Hours after the Reserve Bank of India (RBI) kept the benchmark interest rate unchanged at 6.50%, the SBI economic research department said the central bank may keep the rate and stance unchanged till December 2024.
“The RBI MPC delivered the rate-based outcomes along expected lines (and, with expected majority of 4-2) while the tone and pitch signalled the near optimal factoring of clouds gathering on multiple fronts despite domestic macros continuing a robust forward march; an intense monsoon locally with uneven spatial distribution that can dismantle the maths behind food price led inflation and its interlinkage with households expectations, challenging outlook on merchandise trade as the largest economy signals a cooling off phase, smooth transmission of yields and premiums across various terms and products against ever-changing landscape of liquidity. The need for synchronising stance, facilitating actual rate pivot thus assume greater significance in uber uncertain times,” the SBI Ecowrap report said.
The central bank decided for the ninth consecutive time to maintain the benchmark repo rate at 6.5% and maintain the policy stance of ‘withdrawal of accommodation’. Industry experts have stated that this decision allows the central bank the flexibility to concentrate on managing inflation in order to promote a robust and enduring economic expansion.
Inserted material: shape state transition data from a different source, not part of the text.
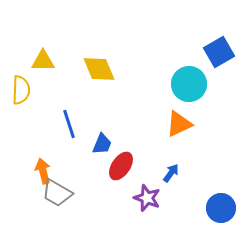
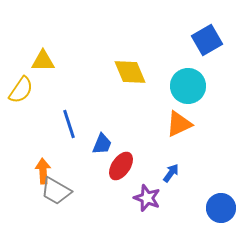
blue square: moved 12 px left, 12 px up
yellow diamond: moved 31 px right, 3 px down
cyan circle: moved 1 px left, 2 px down
yellow semicircle: rotated 32 degrees clockwise
orange arrow: rotated 10 degrees clockwise
gray trapezoid: moved 1 px left, 2 px up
“The emphasis of the governor, even when the fragmented MPC pledged support to keep the policy rates unchanged ninth times in a row in line with broader market expectations, remained on the skewed probability of downside risks gaining currency, dismantling the present equilibrium where risks appear evenly balanced and growth remains resilient, factoring in the choppiness prevailing in global markets,” the report added.
It further noted many experts are increasingly urging the Federal Reserve to make a significant shift in its monetary policy. The calls are for either an unscheduled interest rate cut or reducing the Federal Funds rate by up to 50 basis points during the upcoming September meeting. This push is fueled by the looming threat of a recession, indicated by the Sahm Rule as a leading factor this time.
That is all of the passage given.